### What is expected
Which lines in the data below contain the word "destino"? Return each of them.

═════ Data for processing

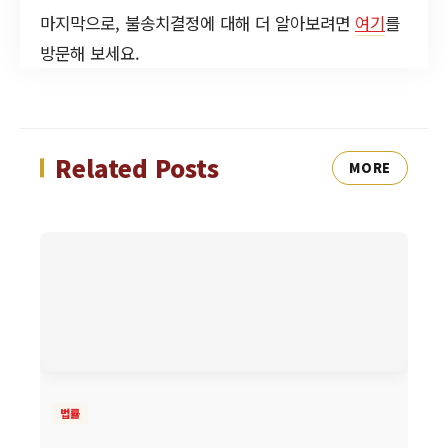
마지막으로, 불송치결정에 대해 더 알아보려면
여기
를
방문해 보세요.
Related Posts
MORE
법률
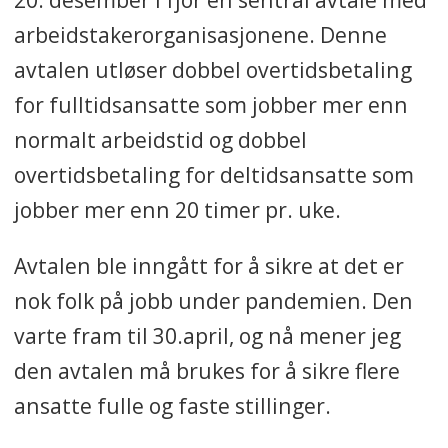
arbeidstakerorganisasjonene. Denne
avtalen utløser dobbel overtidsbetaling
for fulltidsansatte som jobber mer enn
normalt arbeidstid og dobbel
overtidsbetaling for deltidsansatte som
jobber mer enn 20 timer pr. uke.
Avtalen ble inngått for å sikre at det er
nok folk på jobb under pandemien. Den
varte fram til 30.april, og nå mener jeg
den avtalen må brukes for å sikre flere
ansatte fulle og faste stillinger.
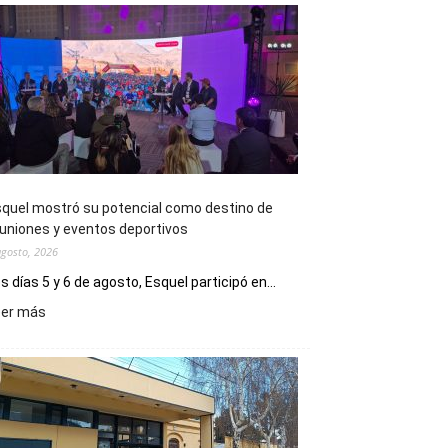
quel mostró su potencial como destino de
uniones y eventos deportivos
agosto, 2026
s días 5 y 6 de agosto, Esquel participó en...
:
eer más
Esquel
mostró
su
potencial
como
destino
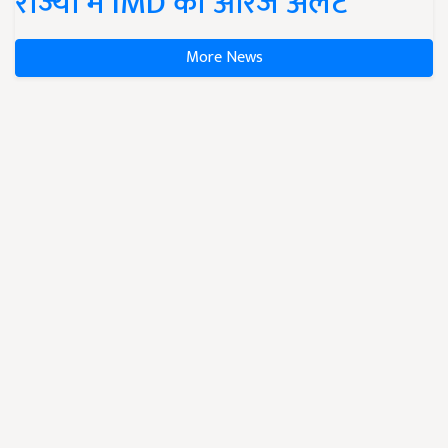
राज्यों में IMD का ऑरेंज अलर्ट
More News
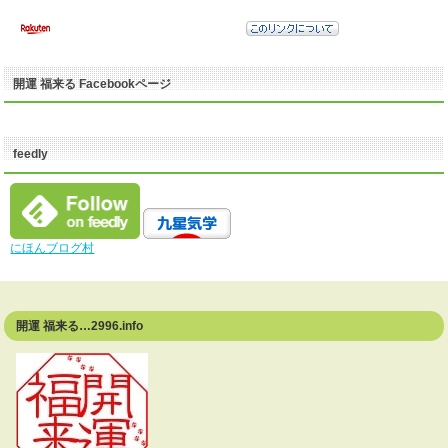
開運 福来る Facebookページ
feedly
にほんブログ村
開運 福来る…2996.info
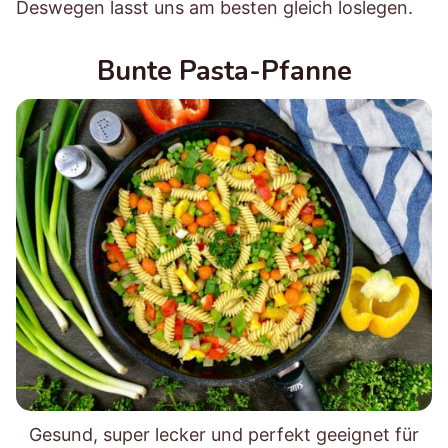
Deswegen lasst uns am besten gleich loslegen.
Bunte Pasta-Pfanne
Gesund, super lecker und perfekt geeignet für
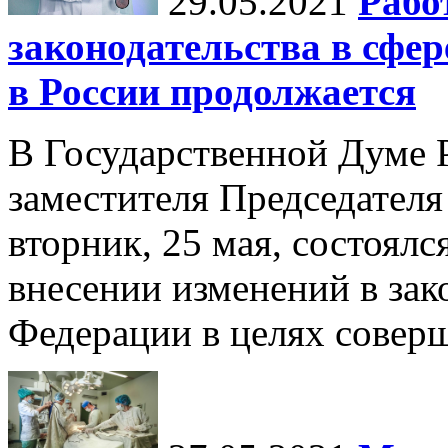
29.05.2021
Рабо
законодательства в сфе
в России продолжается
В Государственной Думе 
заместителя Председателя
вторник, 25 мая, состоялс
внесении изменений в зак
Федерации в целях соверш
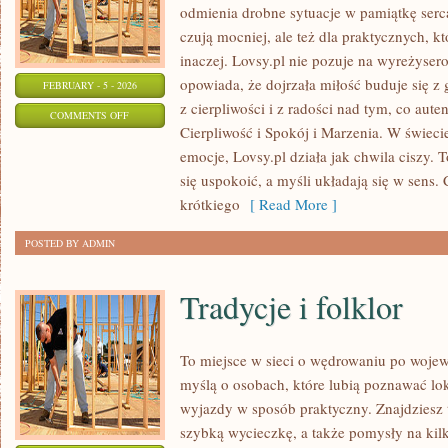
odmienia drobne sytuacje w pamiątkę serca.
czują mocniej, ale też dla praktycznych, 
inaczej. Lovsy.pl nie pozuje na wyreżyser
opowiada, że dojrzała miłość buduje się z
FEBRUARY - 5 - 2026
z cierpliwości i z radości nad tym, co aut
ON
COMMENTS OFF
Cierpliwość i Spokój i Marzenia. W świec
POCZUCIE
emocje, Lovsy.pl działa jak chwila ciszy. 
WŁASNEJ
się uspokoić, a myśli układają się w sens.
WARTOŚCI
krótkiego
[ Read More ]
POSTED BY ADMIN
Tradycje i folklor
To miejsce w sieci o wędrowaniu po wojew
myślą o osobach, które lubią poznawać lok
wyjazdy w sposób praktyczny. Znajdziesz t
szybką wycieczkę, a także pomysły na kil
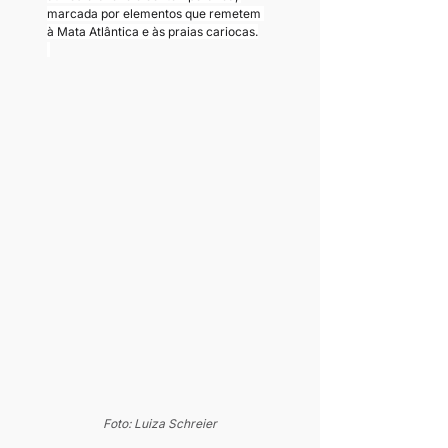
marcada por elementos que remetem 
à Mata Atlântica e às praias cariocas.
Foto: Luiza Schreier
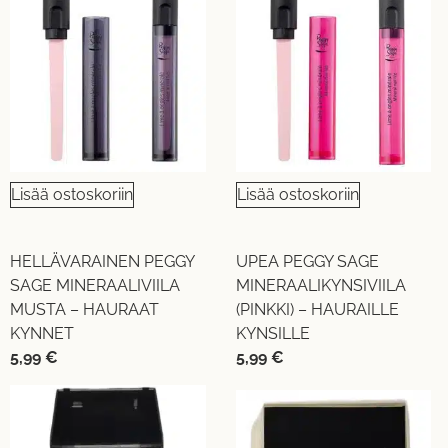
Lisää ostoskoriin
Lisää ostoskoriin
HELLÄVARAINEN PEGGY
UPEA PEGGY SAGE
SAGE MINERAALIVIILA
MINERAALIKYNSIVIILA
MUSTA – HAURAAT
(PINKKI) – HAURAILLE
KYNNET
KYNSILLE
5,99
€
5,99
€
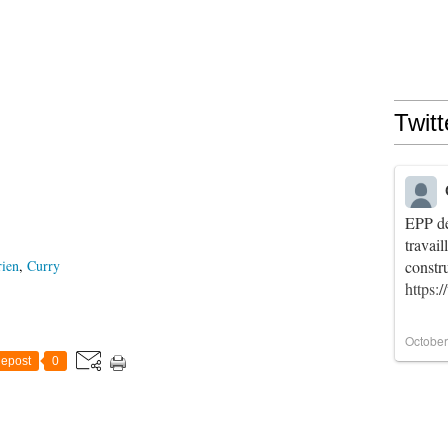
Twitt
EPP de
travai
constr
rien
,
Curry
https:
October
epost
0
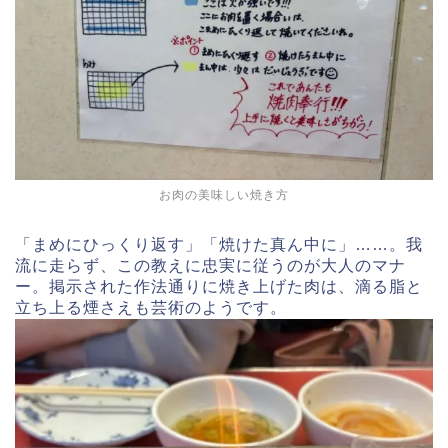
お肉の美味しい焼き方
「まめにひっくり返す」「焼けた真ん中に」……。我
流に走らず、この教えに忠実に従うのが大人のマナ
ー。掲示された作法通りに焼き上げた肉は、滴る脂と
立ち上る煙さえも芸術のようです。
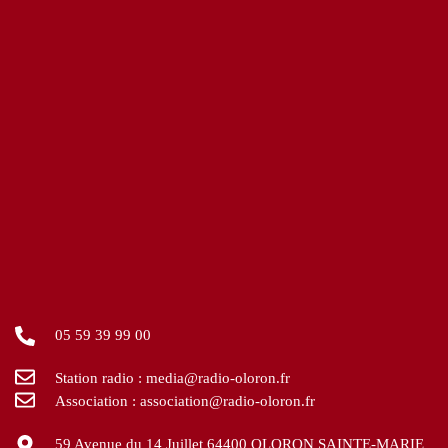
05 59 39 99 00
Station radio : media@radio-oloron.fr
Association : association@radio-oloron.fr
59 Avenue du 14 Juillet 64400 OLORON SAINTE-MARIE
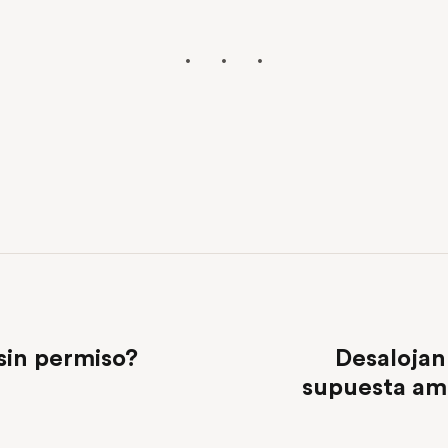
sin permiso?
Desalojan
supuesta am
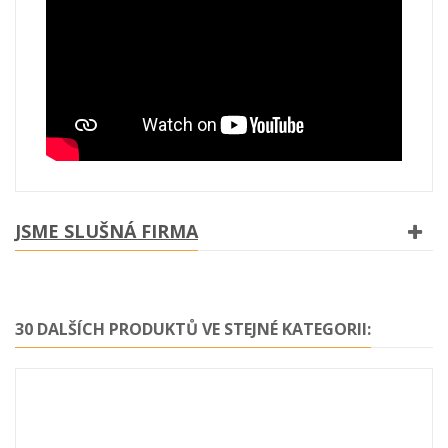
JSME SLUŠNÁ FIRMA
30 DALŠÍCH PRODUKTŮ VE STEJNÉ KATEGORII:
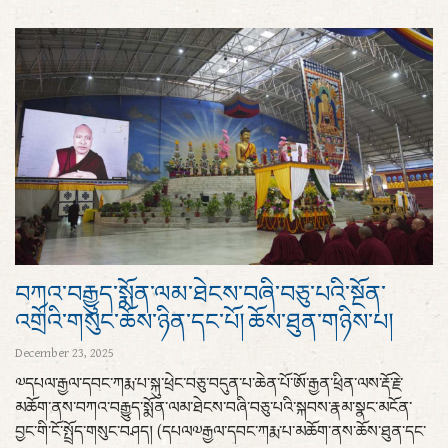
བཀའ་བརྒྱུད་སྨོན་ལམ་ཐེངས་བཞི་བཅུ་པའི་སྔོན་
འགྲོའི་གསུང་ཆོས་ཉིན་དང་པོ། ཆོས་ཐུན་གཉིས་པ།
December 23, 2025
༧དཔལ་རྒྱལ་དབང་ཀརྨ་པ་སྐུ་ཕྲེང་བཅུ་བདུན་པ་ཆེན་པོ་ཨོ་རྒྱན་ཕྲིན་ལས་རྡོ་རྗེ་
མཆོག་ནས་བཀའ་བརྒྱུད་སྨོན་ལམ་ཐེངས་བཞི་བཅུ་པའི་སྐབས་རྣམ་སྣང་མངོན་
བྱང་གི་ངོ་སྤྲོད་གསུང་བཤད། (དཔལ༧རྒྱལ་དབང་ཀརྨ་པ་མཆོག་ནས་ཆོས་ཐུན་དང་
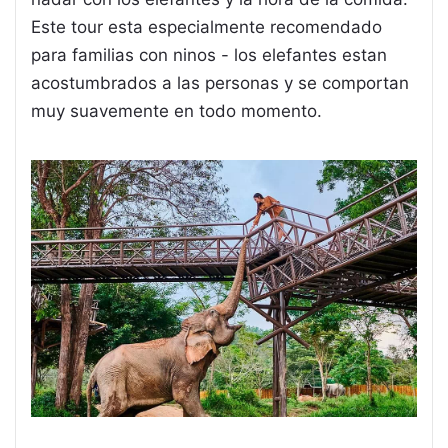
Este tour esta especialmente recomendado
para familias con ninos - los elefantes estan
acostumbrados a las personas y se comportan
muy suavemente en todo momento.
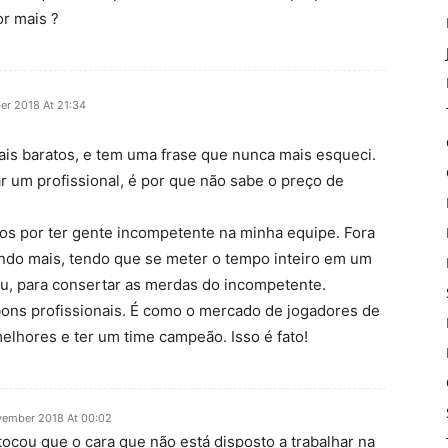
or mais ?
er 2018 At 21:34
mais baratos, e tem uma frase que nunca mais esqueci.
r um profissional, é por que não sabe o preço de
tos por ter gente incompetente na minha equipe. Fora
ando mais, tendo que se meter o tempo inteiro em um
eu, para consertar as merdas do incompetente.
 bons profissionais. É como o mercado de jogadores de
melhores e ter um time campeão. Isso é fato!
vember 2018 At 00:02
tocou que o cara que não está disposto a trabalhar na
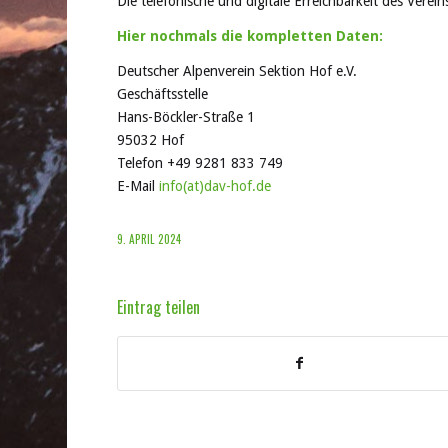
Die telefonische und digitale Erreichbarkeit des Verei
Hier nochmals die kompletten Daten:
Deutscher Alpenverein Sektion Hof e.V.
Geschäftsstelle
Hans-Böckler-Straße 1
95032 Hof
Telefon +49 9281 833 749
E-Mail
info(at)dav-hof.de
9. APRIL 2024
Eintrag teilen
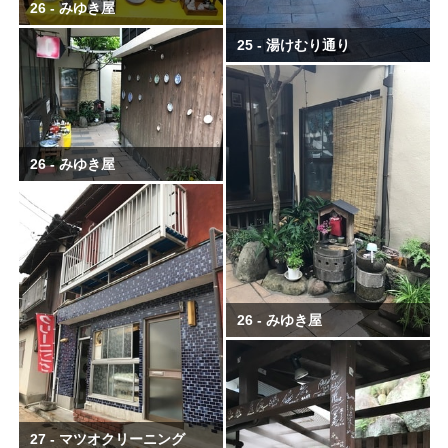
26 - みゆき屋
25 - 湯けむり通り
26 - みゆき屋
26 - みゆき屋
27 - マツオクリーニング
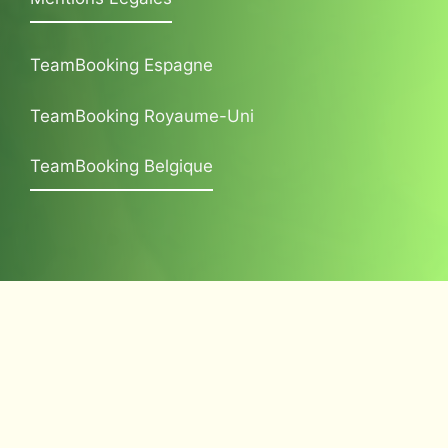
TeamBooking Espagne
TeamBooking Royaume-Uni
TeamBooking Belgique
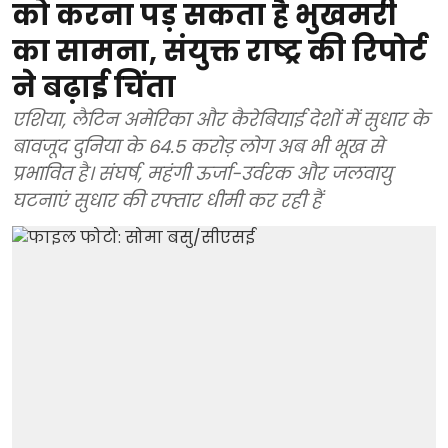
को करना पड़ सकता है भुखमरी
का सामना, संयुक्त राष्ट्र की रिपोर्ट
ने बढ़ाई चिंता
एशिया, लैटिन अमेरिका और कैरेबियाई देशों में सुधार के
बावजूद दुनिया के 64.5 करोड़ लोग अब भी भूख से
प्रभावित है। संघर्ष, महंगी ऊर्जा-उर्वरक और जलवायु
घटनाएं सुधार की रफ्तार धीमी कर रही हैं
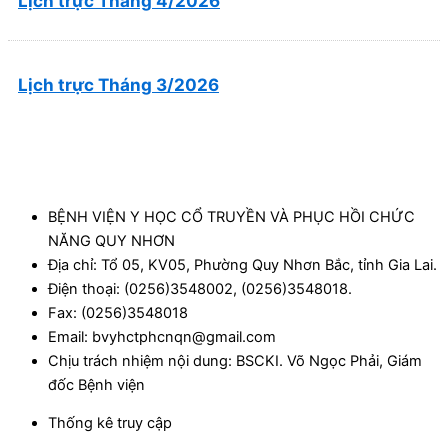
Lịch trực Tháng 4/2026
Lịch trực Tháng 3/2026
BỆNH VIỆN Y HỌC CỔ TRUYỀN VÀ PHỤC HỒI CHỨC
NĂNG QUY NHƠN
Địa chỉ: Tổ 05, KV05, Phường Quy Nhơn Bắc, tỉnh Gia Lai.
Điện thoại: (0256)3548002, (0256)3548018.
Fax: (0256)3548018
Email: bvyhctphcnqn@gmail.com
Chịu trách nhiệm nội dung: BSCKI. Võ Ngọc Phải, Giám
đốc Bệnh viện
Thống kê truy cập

══════════

### Finished task
quel mostró su potencial como destino de
destino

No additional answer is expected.